|Image from PopMatters|
I've probably talked about this before either on the site or the podcast, so I won't go too deep here. The point is that all the chronological weirdness and retroactive character development that happens in prequels is compounded by the mechanical iteration that happens between each game in a long-running series. The result is a game whose overall story becomes muddled from a narrative and mechanical perspective. At a certain point, you just have to trash the entire idea of a single storyline and embrace the idea of a broader mythos. Take the Star Wars universe vs. the Batman mythos for example: one has become a bloated, tortured mess of conflicting events and ridiculous narrative backflips while the other remains one of the great pieces of modern folklore.
Instead, let me say a few more things about Ascension itself. Jorge and I probably won't talk about it on the podcast, since I recommended that he skip it. It's not that it's a bad game, I just haven't enjoyed it as much as the others (and I've played them all). As I say in the column, it's hard to get reinvested in Kratos' backstory when so much of it has already been so fruitfully mined and subsequently resolved in such a cathartic fashion. How do you top fighting your way to the top of Olympus and pummeling Zeus to death? Maybe you don't.
Unfortunately, there are also structural changes that I feel hamper the overall experience. The fighting system has been rebalanced in a way that locks combos behind a meter that is charged by landing successful hits and depleted by getting hit.
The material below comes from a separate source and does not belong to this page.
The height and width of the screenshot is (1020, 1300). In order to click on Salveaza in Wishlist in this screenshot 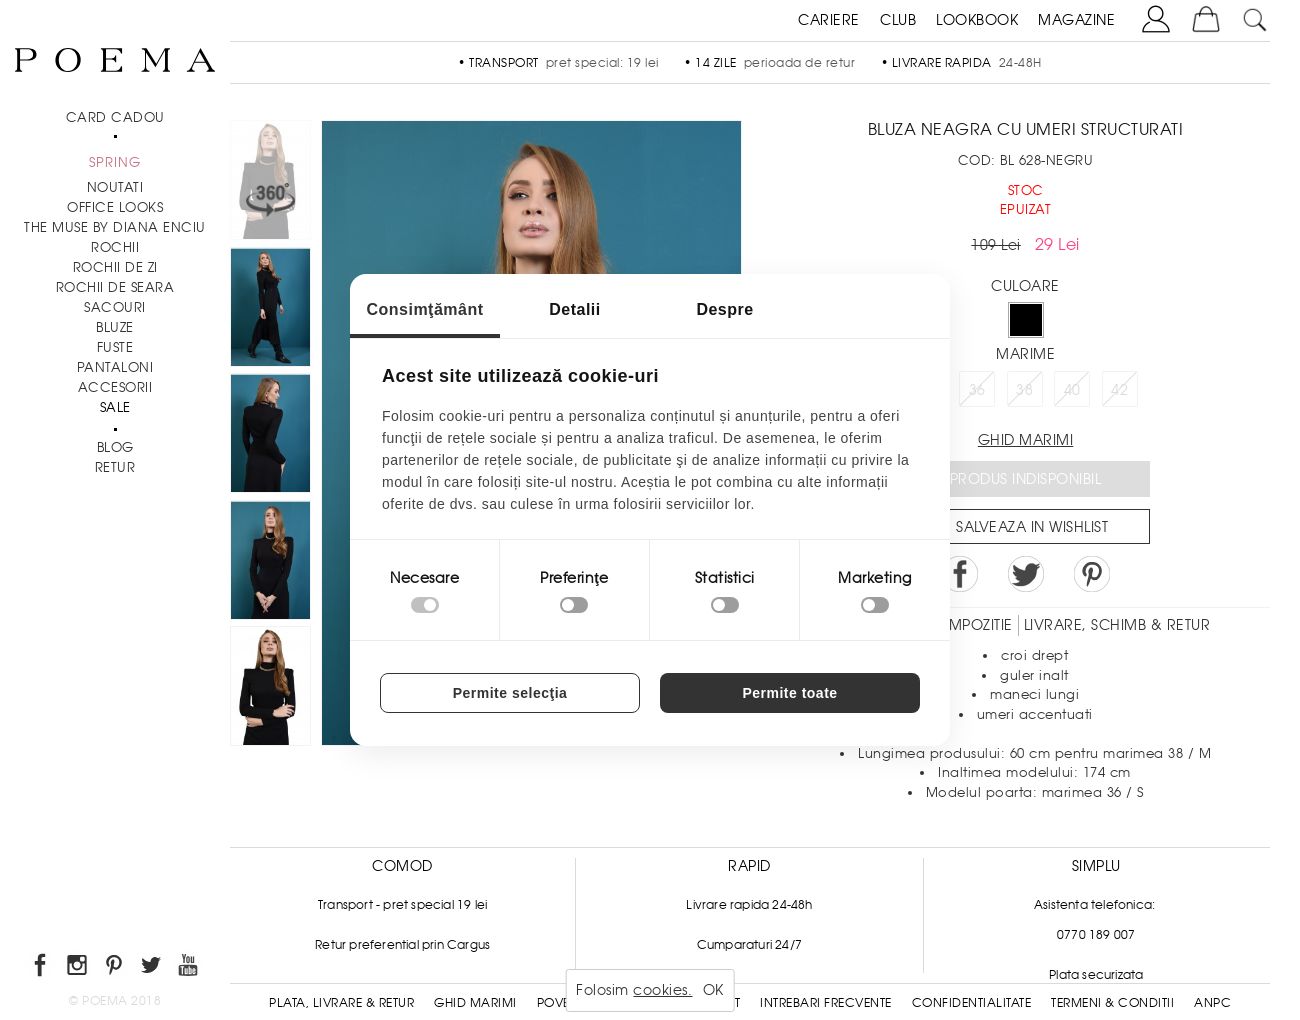, I will do `click(1032, 527)`.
This might make sense for multiplayer (as you might want to make players earn their big combos), but in the single player it feels unnecessarily limiting. You end up doing the same low-level combos over and over again because your move set starts out at the bottom of the tree at the beginning of each battle and enemies tend not to put up all that much of a fight. Other things (like changing the grapple button and the counter-attack timing) might appeal to some people, but I feel it gives the game much slower, less skill intensive flow. The removal of dedicated special weapons and the curbed magic system combine with the game's overall ease to make it a much duller experience than its predecessors.
Some sections actually benefit from this less punishing difficulty, as the camera often zooms out to ridiculous lengths. God of War has always enjoyed its wide angles, but Ascension has a habit of putting the view over the combat. In many cases, it's easy to lose track of which pixels you're controlling and which ones are you enemies. It doesn't help that, especially in the run up to Delphi, the colors and environmental patterns make Kratos and his enemies blend into the background.
From a general perspective, Ascension still looks, sounds, and feels fine; it's just not as sharp as its predecessors. Everything feels a bit subdued and the fact that you already know how the story is going to turn out doesn't do it any favors.